Start of GIVEN ENTRIES

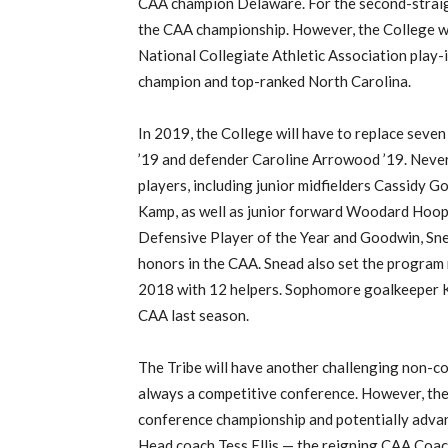
CAA champion Delaware. For the second-straigh
the CAA championship. However, the College wa
National Collegiate Athletic Association play-
champion and top-ranked North Carolina.
In 2019, the College will have to replace seven
’19 and defender Caroline Arrowood ’19. Nevert
players, including junior midfielders Cassidy G
Kamp, as well as junior forward Woodard Hoo
Defensive Player of the Year and Goodwin, Sn
honors in the CAA. Snead also set the program r
2018 with 12 helpers. Sophomore goalkeeper K
CAA last season.
The Tribe will have another challenging non-co
always a competitive conference. However, the 
conference championship and potentially adva
Head coach Tess Ellis — the reigning CAA Coach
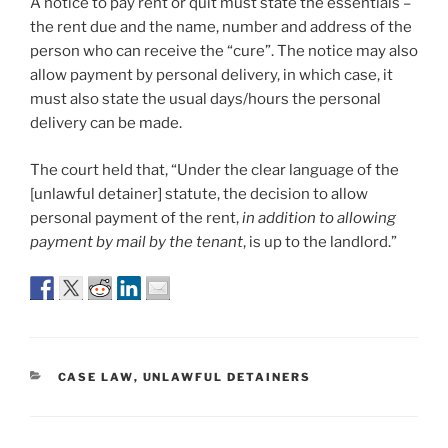
A notice to pay rent or quit must state the essentials –
the rent due and the name, number and address of the
person who can receive the “cure”. The notice may also
allow payment by personal delivery, in which case, it
must also state the usual days/hours the personal
delivery can be made.
The court held that, “Under the clear language of the
[unlawful detainer] statute, the decision to allow
personal payment of the rent,
in addition to allowing
payment by mail by the tenant
, is up to the landlord.”
CATEGORIES
CASE LAW
,
UNLAWFUL DETAINERS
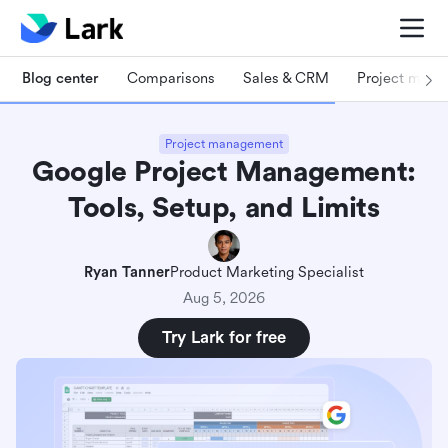
Blog center
Comparisons
Sales & CRM
Project man
Project management
Google Project Management:
Tools, Setup, and Limits
Ryan Tanner
Product Marketing Specialist
Aug 5, 2026
Try Lark for free
What is project management with Google?
5 Core Google project management tools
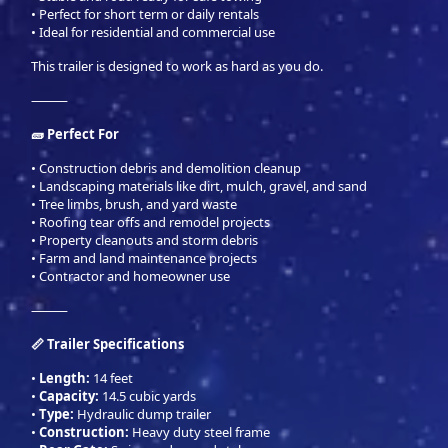
• Perfect for short term or daily rentals
• Ideal for residential and commercial use
This trailer is designed to work as hard as you do.
⸻
🧱 Perfect For
• Construction debris and demolition cleanup
• Landscaping materials like dirt, mulch, gravel, and sand
• Tree limbs, brush, and yard waste
• Roofing tear offs and remodel projects
• Property cleanouts and storm debris
• Farm and land maintenance projects
• Contractor and homeowner use
⸻
📏 Trailer Specifications
•
Length:
14 feet
•
Capacity:
14.5 cubic yards
•
Type:
Hydraulic dump trailer
•
Construction:
Heavy duty steel frame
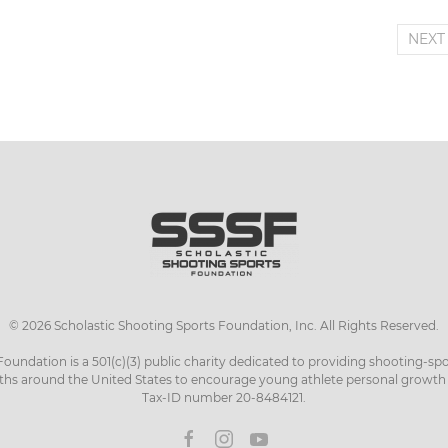
NEX
©
2026
Scholastic Shooting Sports Foundation, Inc. All Rights Reserved.
Foundation is a 501(c)(3) public charity dedicated to providing shooting-sp
ths around the United States to encourage young athlete personal growt
Tax-ID number 20-8484121.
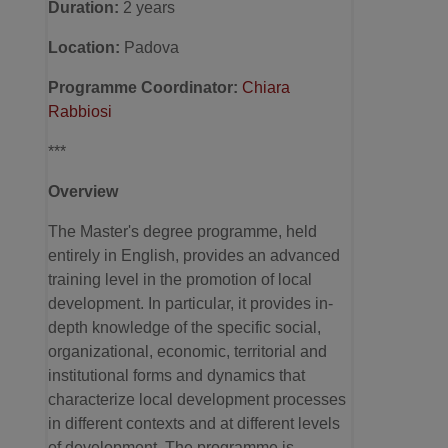
Duration:
2 years
Location
:
Padova
Programme Coordinator:
Chiara
Rabbiosi
***
Overview
The Master's degree programme, held
entirely in English, provides an advanced
training level in the promotion of local
development. In particular, it provides in-
depth knowledge of the specific social,
organizational, economic, territorial and
institutional forms and dynamics that
characterize local development processes
in different contexts and at different levels
of development. The programme is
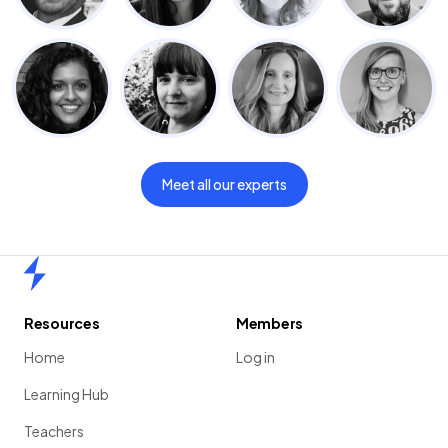
Meet all our experts
Home
Resources
Members
Home
Log in
Learning Hub
Teachers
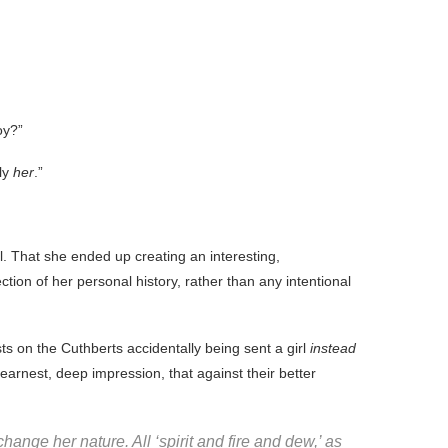
oy?”
ly
her
.”
l. That she ended up creating an interesting,
ion of her personal history, rather than any intentional
ests on the Cuthberts accidentally being sent a girl
instead
earnest, deep impression, that against their better
ange her nature. All ‘spirit and fire and dew,’ as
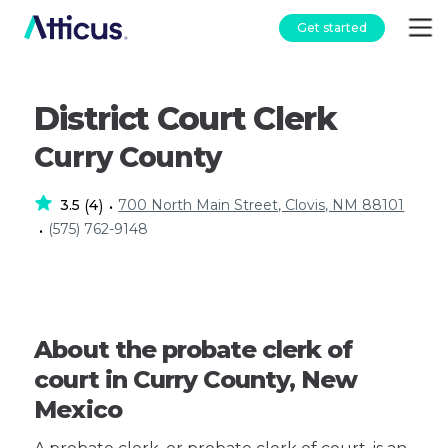
Get started
District Court Clerk
Curry County
3.5
4
700 North Main Street, Clovis, NM 88101
(
)
•
(575) 762-9148
•
About the probate clerk of
court in Curry County, New
Mexico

End of GIVEN ENTRIES

Check each line above for the word "championship", and copy the lines where it appears.

SOLUTION TO THIS PROBLEM:
the CAA championship. However, the College wa
conference championship and potentially adva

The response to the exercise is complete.